Selecting one of them automatically implies a religious bias,
for [1] is muslim marriage, [2] is hindu marriage and [3] is
christian.
(b) same questions as in (a) arise in the matter of divorce
[1] anullment according to the terms of contract of marriage?
[2] anullment after a prologed mediation and judicial separation
procedures do not result in reconcilliaton?
[3] by a variation in between?
(c)In the secular law you are visualizing how will
inheritance of a adopted child be decided?
[1] from adopted parents and siblings?
[2] from sapinda relationships spanning some 7 generations?
(d) In the secular law that you conceive, how will a
family be defined?
[1] spouse and kids?
[2] on the lines of hindu-undivided family HUF?
we then have this *basic* philosophical question:
does closing the eyes make the world non-existent?

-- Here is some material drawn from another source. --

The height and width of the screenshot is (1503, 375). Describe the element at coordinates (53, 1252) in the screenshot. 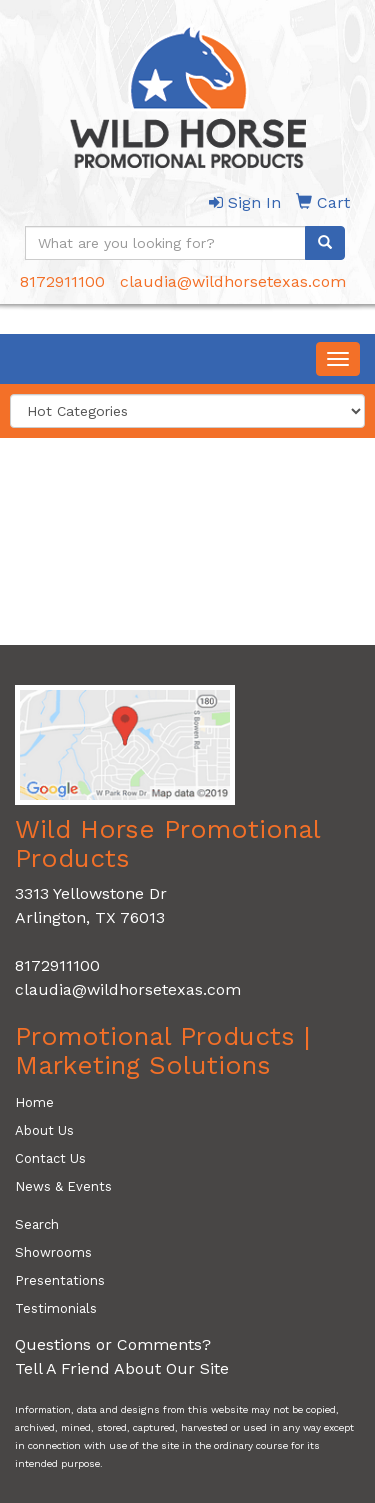

I see `Showrooms` at that location.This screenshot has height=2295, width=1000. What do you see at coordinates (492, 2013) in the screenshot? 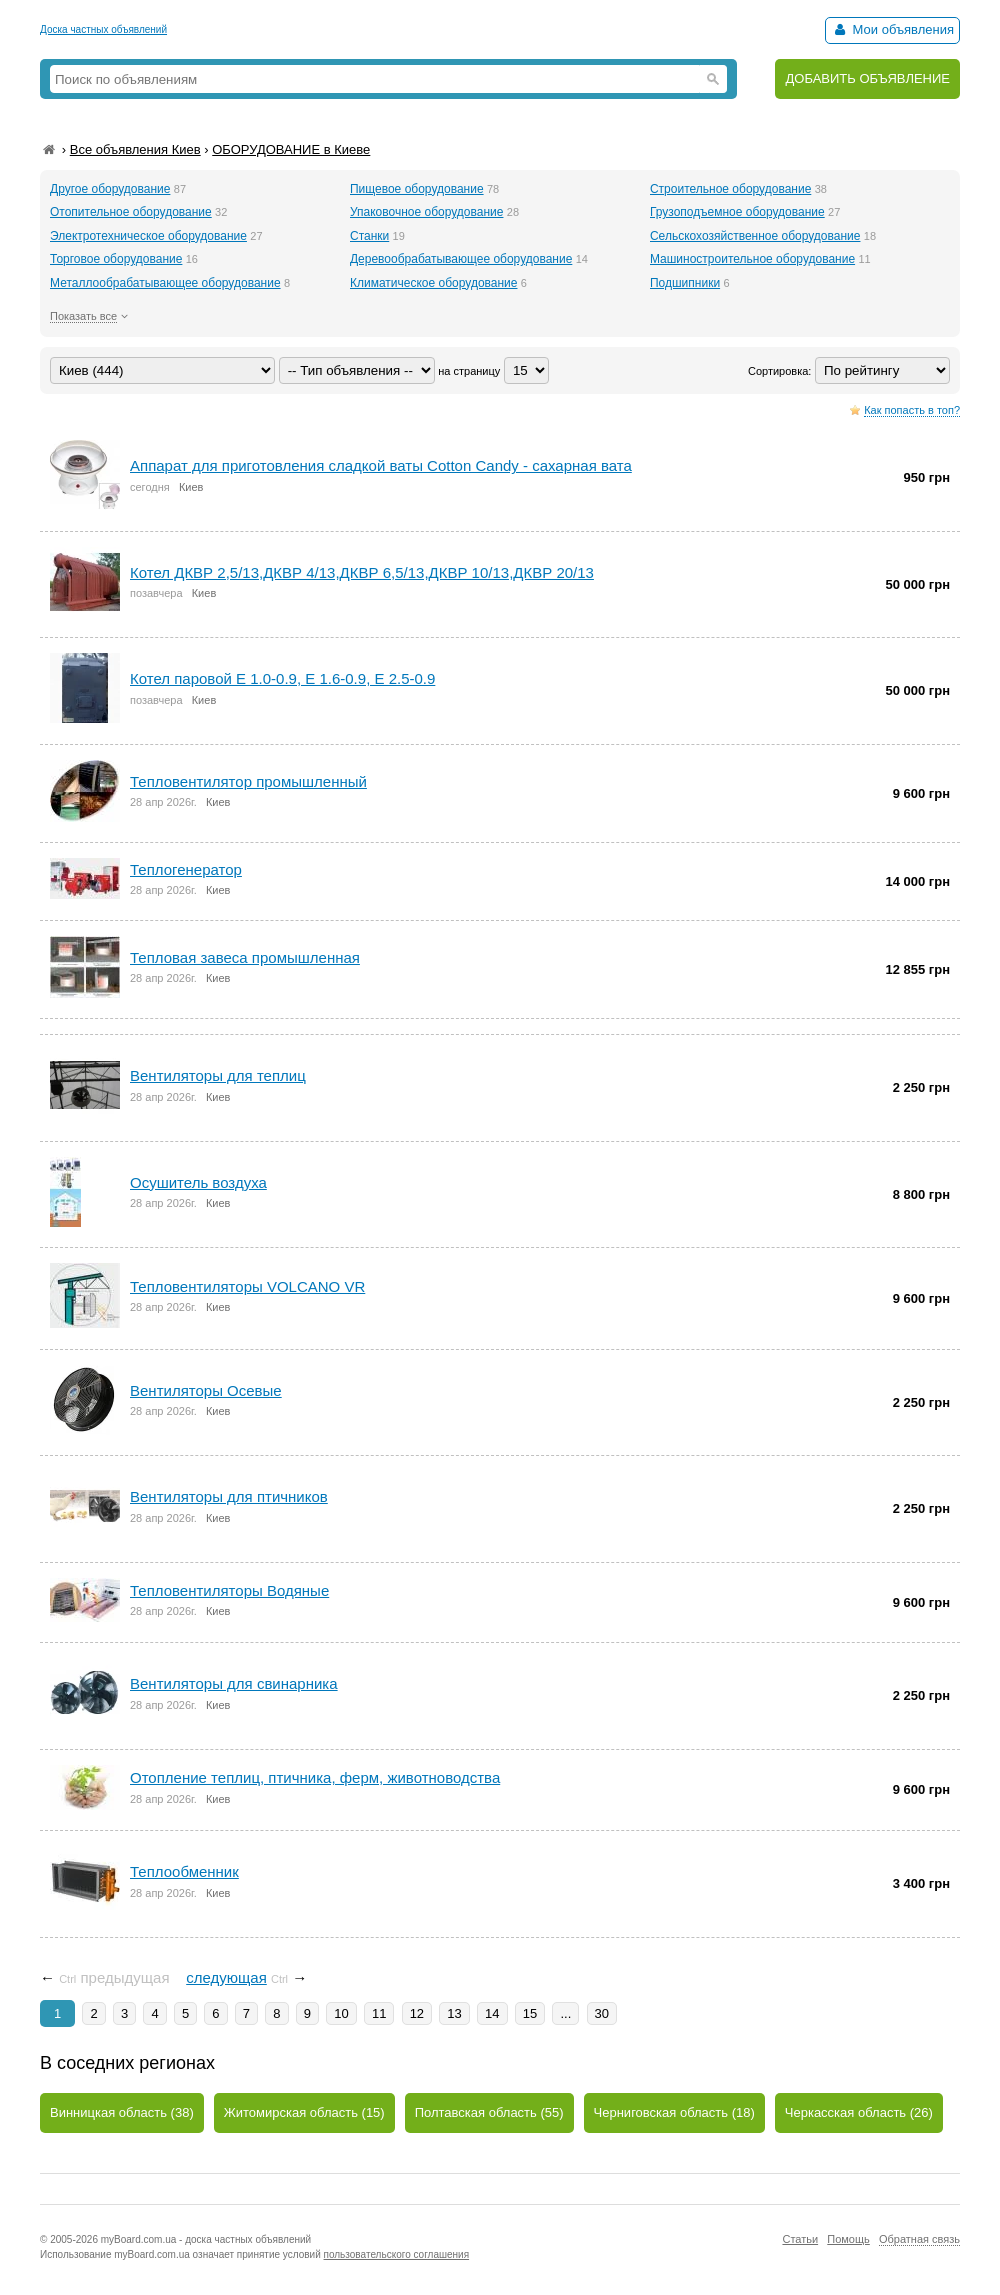
I see `14` at bounding box center [492, 2013].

> It *IS* difficult to enforce Supreme court directives when
> there is support for theocracy. (Refer to the Shah Bano case.) The
> barbaric practices of sati etc. were abrogated because Hindus are NOT
> theocratic like Muslims.
oh. now you are *not* talking about constitution or directive
principles of state policy any more. you are essentially saying
"we the hindus are better than you the muslims". Due to my
*superficial* knowledge, i do not venture this line of
*reasoning*
i do not know what is *difficult* in the above para of yours:
to borrow your phrase - - seems to be a "creative ambiguity" --
In shah bano case, the supreme court, i thought, did not find any
problem in upholding the provisions of the of civil law
irrespective of the position of shariat. it is another matter
that parliament chose to anull its verdict through legislation.